## TASK OBJECTIVE
A line qualifies if it holds the string "consumption". Copy every qualifying line from the records.

Stored items

• • • • •

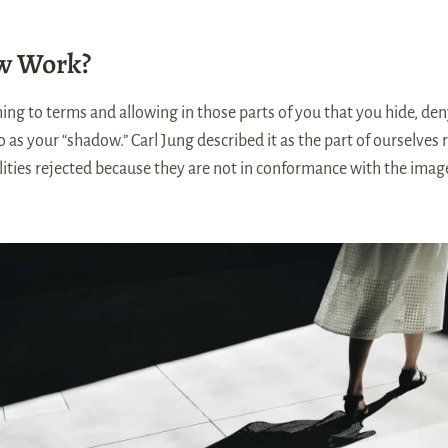
w Work?
 to terms and allowing in those parts of you that you hide, den
to as your “shadow.” Carl Jung described it as the part of ourselve
alities rejected because they are not in conformance with the imag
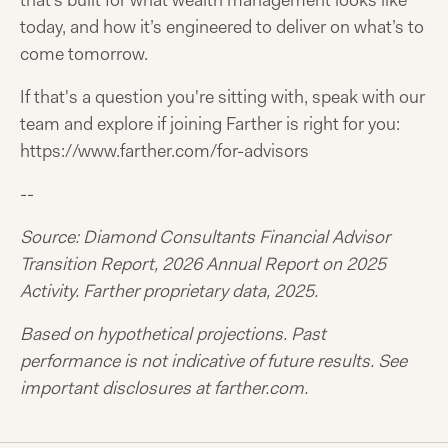
that’s built for what wealth management looks like
today, and how it’s engineered to deliver on what’s to
come tomorrow.
If that's a question you're sitting with, speak with our
team and explore if joining Farther is right for you:
https://www.farther.com/for-advisors
--
Source: Diamond Consultants Financial Advisor
Transition Report, 2026 Annual Report on 2025
Activity. Farther proprietary data, 2025.
Based on hypothetical projections. Past
performance is not indicative of future results. See
important disclosures at farther.com.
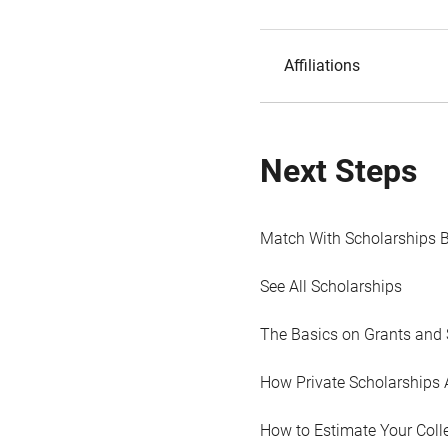
Affiliations
Next Steps
Match With Scholarships 
See All Scholarships
The Basics on Grants and 
How Private Scholarships 
How to Estimate Your Coll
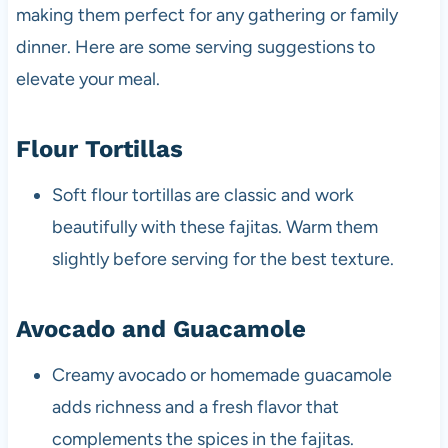
making them perfect for any gathering or family
dinner. Here are some serving suggestions to
elevate your meal.
Flour Tortillas
Soft flour tortillas are classic and work
beautifully with these fajitas. Warm them
slightly before serving for the best texture.
Avocado and Guacamole
Creamy avocado or homemade guacamole
adds richness and a fresh flavor that
complements the spices in the fajitas.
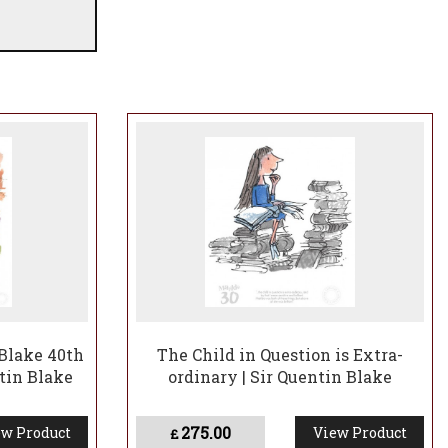
Blake 40th
The Child in Question is Extra-
tin Blake
ordinary | Sir Quentin Blake
275.00
w Product
View Product
£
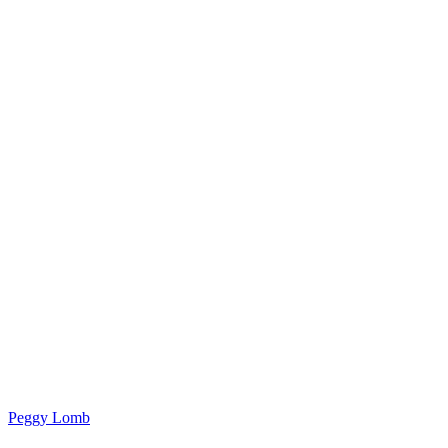
Peggy Lomb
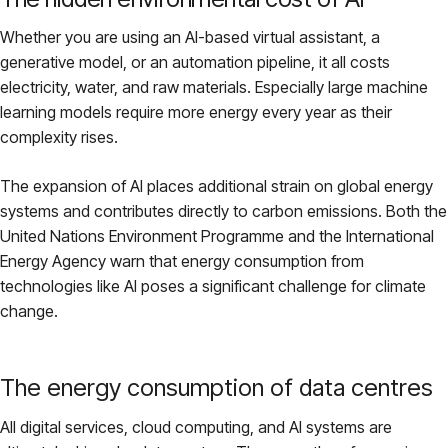
Pricing
Whether you are using an AI-based virtual assistant, a
generative model, or an automation pipeline, it all costs
electricity, water, and raw materials. Especially large machine
About
learning models require more energy every year as their
complexity rises.
Login
The expansion of AI places additional strain on global energy
systems and contributes directly to carbon emissions. Both the
United Nations Environment Programme and the International
Energy Agency warn that energy consumption from
EN
technologies like AI poses a significant challenge for climate
change.
The energy consumption of data centres
All digital services, cloud computing, and AI systems are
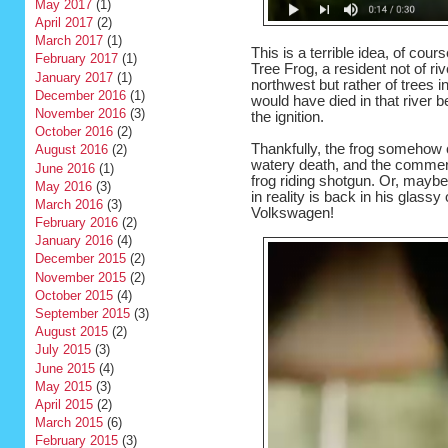
May 2017
(1)
April 2017
(2)
March 2017
(1)
This is a terrible idea, of cou
February 2017
(1)
Tree Frog, a resident not of ri
January 2017
(1)
northwest but rather of trees in
December 2016
(1)
would have died in that river b
November 2016
(3)
the ignition.
October 2016
(2)
Thankfully, the frog somehow c
August 2016
(2)
watery death, and the commerci
June 2016
(1)
frog riding shotgun. Or, maybe
May 2016
(3)
in reality is back in his glassy
March 2016
(3)
Volkswagen!
February 2016
(2)
January 2016
(4)
December 2015
(2)
November 2015
(2)
October 2015
(4)
September 2015
(3)
August 2015
(2)
July 2015
(3)
June 2015
(4)
May 2015
(3)
April 2015
(2)
March 2015
(6)
February 2015
(3)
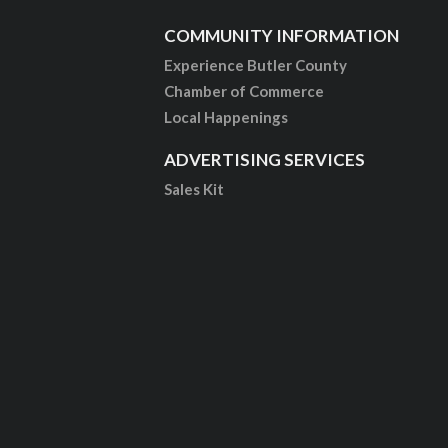
COMMUNITY INFORMATION
Experience Butler County
Chamber of Commerce
Local Happenings
ADVERTISING SERVICES
Sales Kit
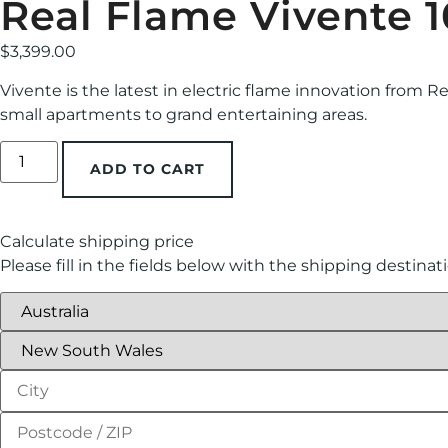
Real Flame Vivente 1
$
3,399.00
Vivente is the latest in electric flame innovation from R
small apartments to grand entertaining areas.
ADD TO CART
Calculate shipping price
Please fill in the fields below with the shipping destinat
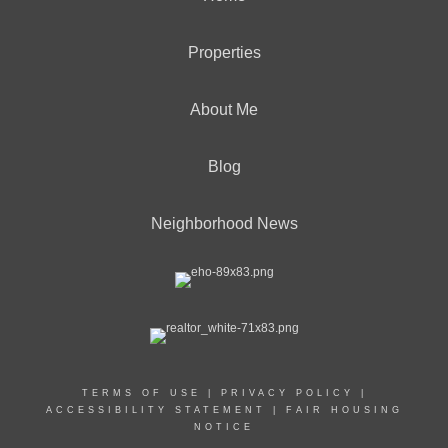
Properties
About Me
Blog
Neighborhood News
TERMS OF USE
|
PRIVACY POLICY
|
ACCESSIBILITY STATEMENT
|
FAIR HOUSING
NOTICE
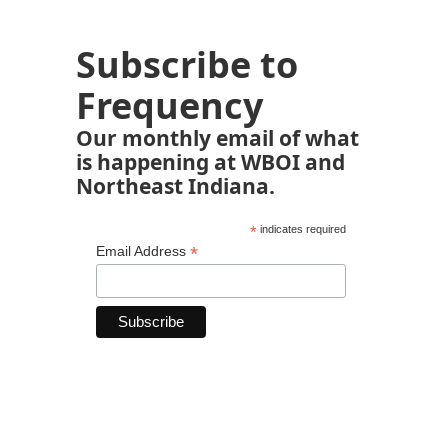
Subscribe to
Frequency
Our monthly email of what
is happening at WBOI and
Northeast Indiana.
*
indicates required
*
Email Address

• • • • •

## RESULT OF THIS EXERCISE
Energy Agency warn that energy consumption from
The energy consumption of data centres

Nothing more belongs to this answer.